- _What this task involves_:
What's wanted is a faithful retyping of every entry, pictures excluded.

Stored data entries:
>>

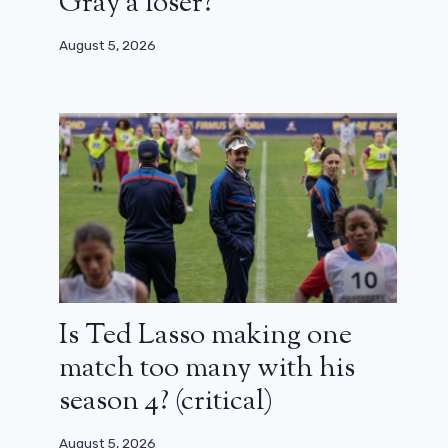
Gray a loser?
August 5, 2026
Is Ted Lasso making one
match too many with his
season 4? (critical)
August 5, 2026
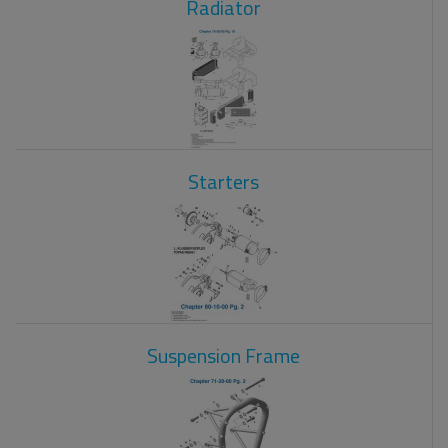
Radiator
Starters
Suspension Frame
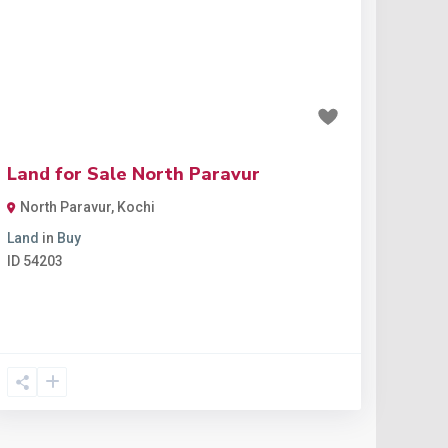
Previous
Next
₹7 lakh
Land for Sale North Paravur
North Paravur
,
Kochi
Land
in
Buy
ID
54203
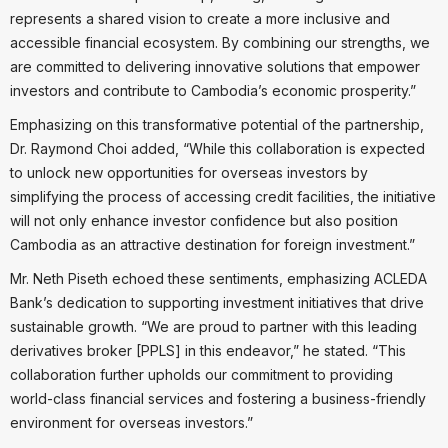
represents a shared vision to create a more inclusive and
accessible financial ecosystem. By combining our strengths, we
are committed to delivering innovative solutions that empower
investors and contribute to Cambodia’s economic prosperity.”
Emphasizing on this transformative potential of the partnership,
Dr. Raymond Choi added, “While this collaboration is expected
to unlock new opportunities for overseas investors by
simplifying the process of accessing credit facilities, the initiative
will not only enhance investor confidence but also position
Cambodia as an attractive destination for foreign investment.”
Mr. Neth Piseth echoed these sentiments, emphasizing ACLEDA
Bank’s dedication to supporting investment initiatives that drive
sustainable growth. “We are proud to partner with this leading
derivatives broker [PPLS] in this endeavor,” he stated. “This
collaboration further upholds our commitment to providing
world-class financial services and fostering a business-friendly
environment for overseas investors.”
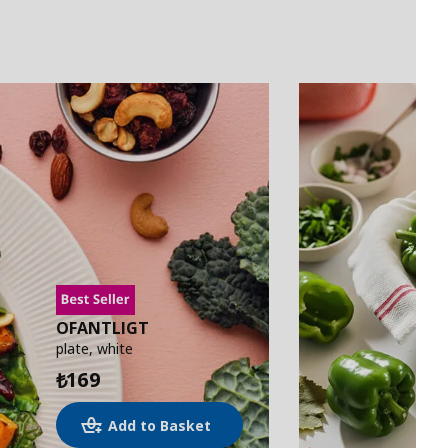
OFANTLIGT
plate, white
169
₺
Add to Basket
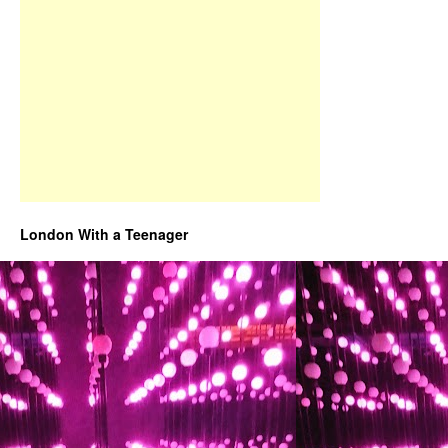
London With a Teenager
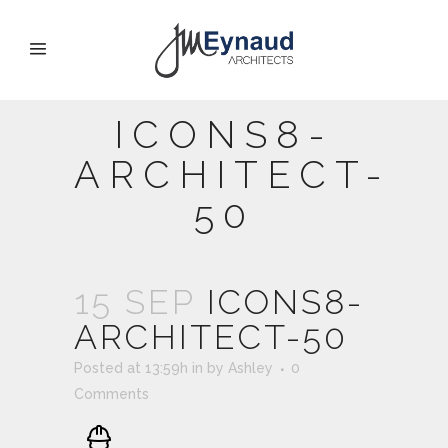
ICONS8-
ARCHITECT-
50
15 SEP
ICONS8-
ARCHITECT-50
Posted at 13:59h
in
by
Ashley
0
Comments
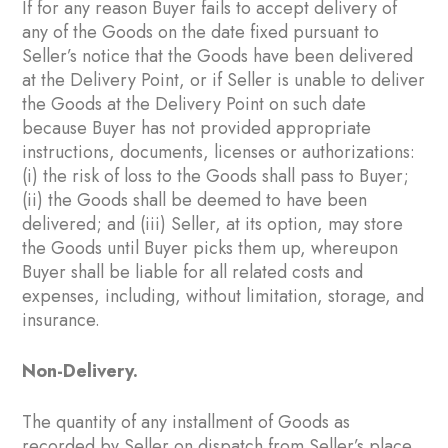
If for any reason Buyer fails to accept delivery of
any of the Goods on the date fixed pursuant to
Seller’s notice that the Goods have been delivered
at the Delivery Point, or if Seller is unable to deliver
the Goods at the Delivery Point on such date
because Buyer has not provided appropriate
instructions, documents, licenses or authorizations:
(i) the risk of loss to the Goods shall pass to Buyer;
(ii) the Goods shall be deemed to have been
delivered; and (iii) Seller, at its option, may store
the Goods until Buyer picks them up, whereupon
Buyer shall be liable for all related costs and
expenses, including, without limitation, storage, and
insurance.
Non-Delivery.
The quantity of any installment of Goods as
recorded by Seller on dispatch from Seller’s place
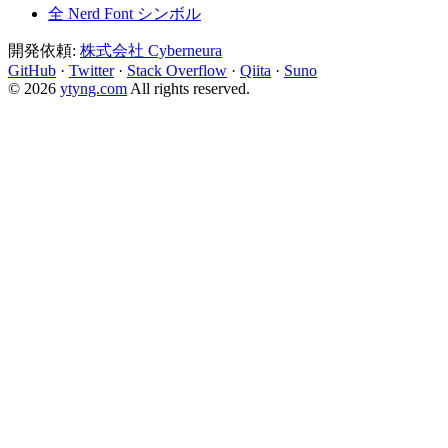
全 Nerd Font シンボル
開発依頼:
株式会社 Cyberneura
GitHub
·
Twitter
·
Stack Overflow
·
Qiita
·
Suno
© 2026
ytyng.com
All rights reserved.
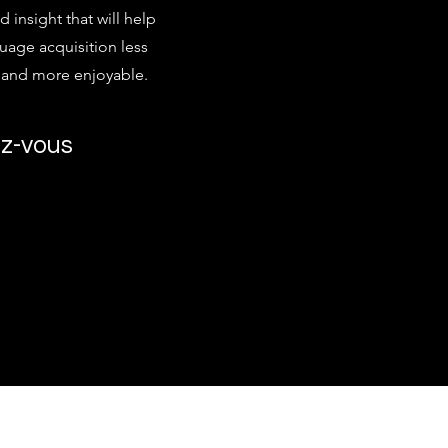
d insight that will help
age acquisition less
g and more enjoyable.
z-vous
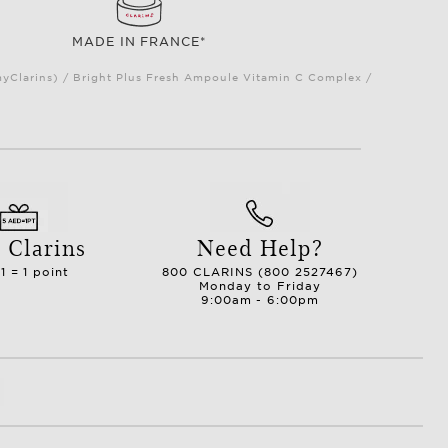
MADE IN FRANCE*
myClarins) / Bright Plus Fresh Ampoule Vitamin C Complex /
 Clarins
Need Help?
1 = 1 point
800 CLARINS (800 2527467)
Monday to Friday
9:00am - 6:00pm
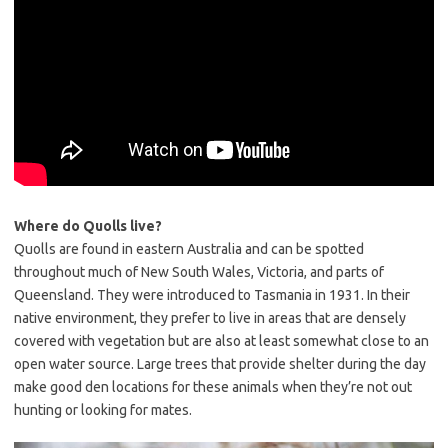
Where do Quolls live?
Quolls are found in eastern Australia and can be spotted
throughout much of New South Wales, Victoria, and parts of
Queensland. They were introduced to Tasmania in 1931. In their
native environment, they prefer to live in areas that are densely
covered with vegetation but are also at least somewhat close to an
open water source. Large trees that provide shelter during the day
make good den locations for these animals when they’re not out
hunting or looking for mates.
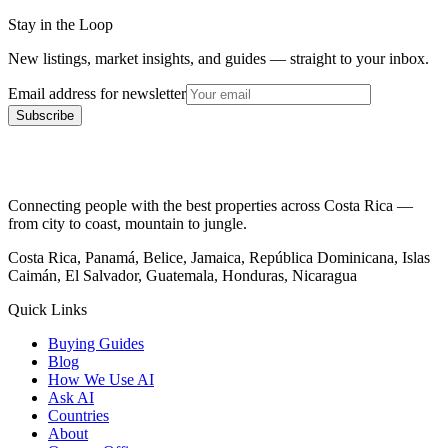
Stay in the Loop
New listings, market insights, and guides — straight to your inbox.
Email address for newsletter
Subscribe
Connecting people with the best properties across Costa Rica —
from city to coast, mountain to jungle.
Costa Rica, Panamá, Belice, Jamaica, República Dominicana, Islas
Caimán, El Salvador, Guatemala, Honduras, Nicaragua
Quick Links
Buying Guides
Blog
How We Use AI
Ask AI
Countries
About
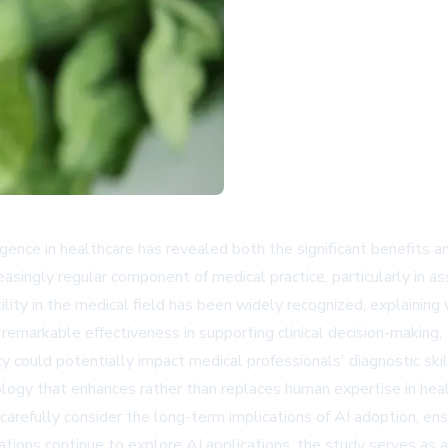
lligence in healthcare has revealed both the significant benefits 
easingly regular component of medical practice, particularly in a
lity in the medical field has been widely recognized, explaining w
markable effectiveness in supporting clinical decision-making, 
could potentially impact medical professionals' diagnostic skills
logy that enhances rather than replaces human expertise in heal
arefully consider the long-term implications of AI adoption, en
zations continue to explore AI applications, the study serves as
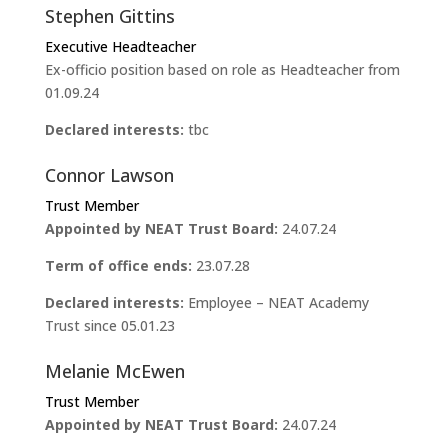
Stephen Gittins
Executive Headteacher
Ex-officio position based on role as Headteacher from
01.09.24
Declared interests:
tbc
Connor Lawson
Trust Member
Appointed by NEAT Trust Board:
24.07.24
Term of office ends:
23.07.28
Declared interests:
Employee – NEAT Academy
Trust since 05.01.23
Melanie McEwen
Trust Member
Appointed by NEAT Trust Board:
24.07.24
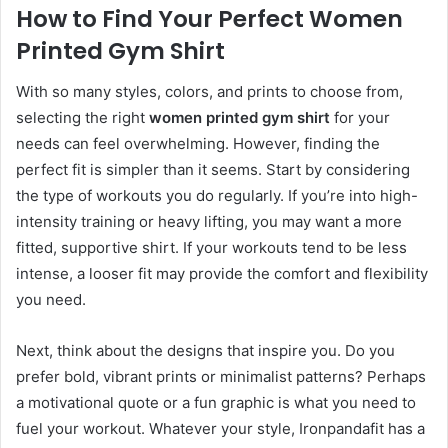
How to Find Your Perfect Women
Printed Gym Shirt
With so many styles, colors, and prints to choose from,
selecting the right
women printed gym shirt
for your
needs can feel overwhelming. However, finding the
perfect fit is simpler than it seems. Start by considering
the type of workouts you do regularly. If you’re into high-
intensity training or heavy lifting, you may want a more
fitted, supportive shirt. If your workouts tend to be less
intense, a looser fit may provide the comfort and flexibility
you need.
Next, think about the designs that inspire you. Do you
prefer bold, vibrant prints or minimalist patterns? Perhaps
a motivational quote or a fun graphic is what you need to
fuel your workout. Whatever your style, Ironpandafit has a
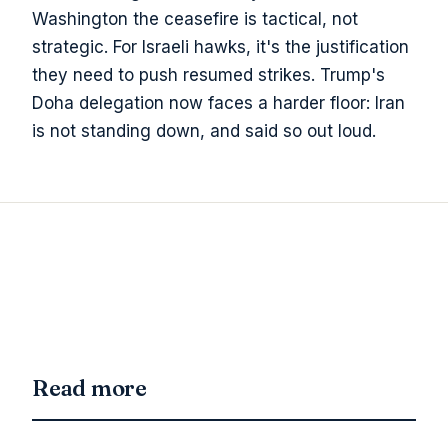
Washington the ceasefire is tactical, not
strategic. For Israeli hawks, it's the justification
they need to push resumed strikes. Trump's
Doha delegation now faces a harder floor: Iran
is not standing down, and said so out loud.
Read more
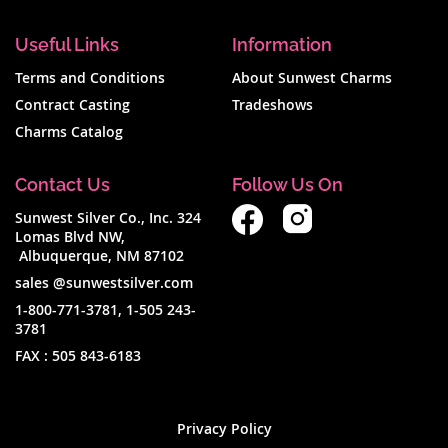
Useful Links
Information
Terms and Conditions
About Sunwest Charms
Contract Casting
Tradeshows
Charms Catalog
Contact Us
Follow Us On
Sunwest Silver Co., Inc. 324
Lomas Blvd NW,
Albuquerque, NM 87102
sales @sunwestsilver.com
1-800-771-3781
,
1-505 243-
3781
FAX :
505 843-6183
Privacy Policy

<<

- _Task solution_:
Gray a loser?
August 5, 2026
Is Ted Lasso making one
match too many with his
season 4? (critical)
August 5, 2026
Radiator
Starters
Suspension Frame
Previous
Next
₹7 lakh
Land for Sale North Paravur
North Paravur
,
Kochi
Land
in
Buy
ID
54203
represents a shared vision to create a more inclusive and
accessible financial ecosystem. By combining our strengths, we
are committed to delivering innovative solutions that empower
investors and contribute to Cambodia’s economic prosperity.”
Emphasizing on this transformative potential of the partnership,
Dr. Raymond Choi added, “While this collaboration is expected
to unlock new opportunities for overseas investors by
simplifying the process of accessing credit facilities, the initiative
will not only enhance investor confidence but also position
Cambodia as an attractive destination for foreign investment.”
Mr. Neth Piseth echoed these sentiments, emphasizing ACLEDA
Bank’s dedication to supporting investment initiatives that drive
sustainable growth. “We are proud to partner with this leading
derivatives broker [PPLS] in this endeavor,” he stated. “This
collaboration further upholds our commitment to providing
world-class financial services and fostering a business-friendly
environment for overseas investors.”
OFANTLIGT
plate, white
169
₺
Add to Basket
London With a Teenager
ICONS8-
ARCHITECT-
50
15 SEP
ICONS8-
ARCHITECT-50
Posted at 13:59h
in
by
Ashley
0
Comments
If for any reason Buyer fails to accept delivery of
any of the Goods on the date fixed pursuant to
Seller’s notice that the Goods have been delivered
at the Delivery Point, or if Seller is unable to deliver
the Goods at the Delivery Point on such date
because Buyer has not provided appropriate
instructions, documents, licenses or authorizations:
(i) the risk of loss to the Goods shall pass to Buyer;
(ii) the Goods shall be deemed to have been
delivered; and (iii) Seller, at its option, may store
the Goods until Buyer picks them up, whereupon
Buyer shall be liable for all related costs and
expenses, including, without limitation, storage, and
insurance.
Non-Delivery.
The quantity of any installment of Goods as
recorded by Seller on dispatch from Seller’s place
全 Nerd Font シンボル
開発依頼:
株式会社 Cyberneura
GitHub
·
Twitter
·
Stack Overflow
·
Qiita
·
Suno
© 2026
ytyng.com
All rights reserved.
d insight that will help
age acquisition less
g and more enjoyable.
z-vous
MADE IN FRANCE*
myClarins) / Bright Plus Fresh Ampoule Vitamin C Complex /
 Clarins
Need Help?
1 = 1 point
800 CLARINS (800 2527467)
Monday to Friday
9:00am - 6:00pm
Where do Quolls live?
Quolls are found in eastern Australia and can be spotted
throughout much of New South Wales, Victoria, and parts of
Queensland. They were introduced to Tasmania in 1931. In their
native environment, they prefer to live in areas that are densely
covered with vegetation but are also at least somewhat close to an
open water source. Large trees that provide shelter during the day
make good den locations for these animals when they’re not out
hunting or looking for mates.
Stay in the Loop
New listings, market insights, and guides — straight to your inbox.
Email address for newsletter
Subscribe
Connecting people with the best properties across Costa Rica —
from city to coast, mountain to jungle.
Costa Rica, Panamá, Belice, Jamaica, República Dominicana, Islas
Caimán, El Salvador, Guatemala, Honduras, Nicaragua
Quick Links
Buying Guides
Blog
How We Use AI
Ask AI
Countries
About
lligence in healthcare has revealed both the significant benefits 
easingly regular component of medical practice, particularly in a
lity in the medical field has been widely recognized, explaining w
markable effectiveness in supporting clinical decision-making, 
could potentially impact medical professionals' diagnostic skills
logy that enhances rather than replaces human expertise in heal
arefully consider the long-term implications of AI adoption, en
zations continue to explore AI applications, the study serves as
Stephen Gittins
Executive Headteacher
Ex-officio position based on role as Headteacher from
01.09.24
Declared interests:
tbc
Connor Lawson
Trust Member
Appointed by NEAT Trust Board:
24.07.24
Term of office ends:
23.07.28
Declared interests:
Employee – NEAT Academy
Trust since 05.01.23
Melanie McEwen
Trust Member
Appointed by NEAT Trust Board:
24.07.24
How to Find Your Perfect Women
Printed Gym Shirt
With so many styles, colors, and prints to choose from,
selecting the right
women printed gym shirt
for your
needs can feel overwhelming. However, finding the
perfect fit is simpler than it seems. Start by considering
the type of workouts you do regularly. If you’re into high-
intensity training or heavy lifting, you may want a more
fitted, supportive shirt. If your workouts tend to be less
intense, a looser fit may provide the comfort and flexibility
you need.
Next, think about the designs that inspire you. Do you
prefer bold, vibrant prints or minimalist patterns? Perhaps
a motivational quote or a fun graphic is what you need to
fuel your workout. Whatever your style, Ironpandafit has a
Washington the ceasefire is tactical, not
strategic. For Israeli hawks, it's the justification
they need to push resumed strikes. Trump's
Doha delegation now faces a harder floor: Iran
is not standing down, and said so out loud.
Read more
Useful Links
Information
Terms and Conditions
About Sunwest Charms
Contract Casting
Tradeshows
Charms Catalog
Contact Us
Follow Us On
Sunwest Silver Co., Inc. 324
Lomas Blvd NW,
Albuquerque, NM 87102
sales @sunwestsilver.com
1-800-771-3781
,
1-505 243-
3781
FAX :
505 843-6183
Privacy Policy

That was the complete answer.